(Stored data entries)
# # # #

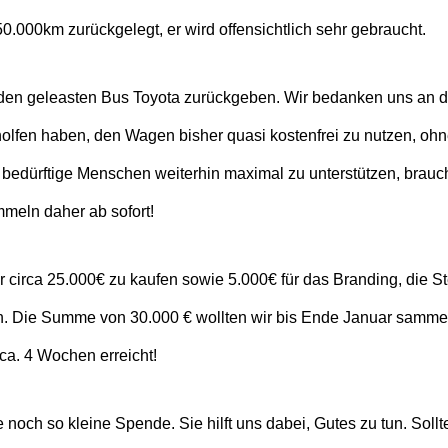
0.000km zurückgelegt, er wird offensichtlich sehr gebraucht.
den geleasten Bus Toyota zurückgeben. Wir bedanken uns an die
holfen haben, den Wagen bisher quasi kostenfrei zu nutzen, oh
bedürftige Menschen weiterhin maximal zu unterstützen, brauc
meln daher ab sofort!
r circa 25.000€ zu kaufen sowie 5.000€ für das Branding, die 
en. Die Summe von 30.000 € wollten wir bis Ende Januar samme
 ca. 4 Wochen erreicht!
 noch so kleine Spende. Sie hilft uns dabei, Gutes zu tun. Sollt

# # # #

Your objective —
Your output should be an exact copy of every line from the one containing "ca. 4 Wochen erreicht!" through the end of the records.

Exercise response —
 ca. 4 Wochen erreicht!
 noch so kleine Spende. Sie hilft uns dabei, Gutes zu tun. Sollt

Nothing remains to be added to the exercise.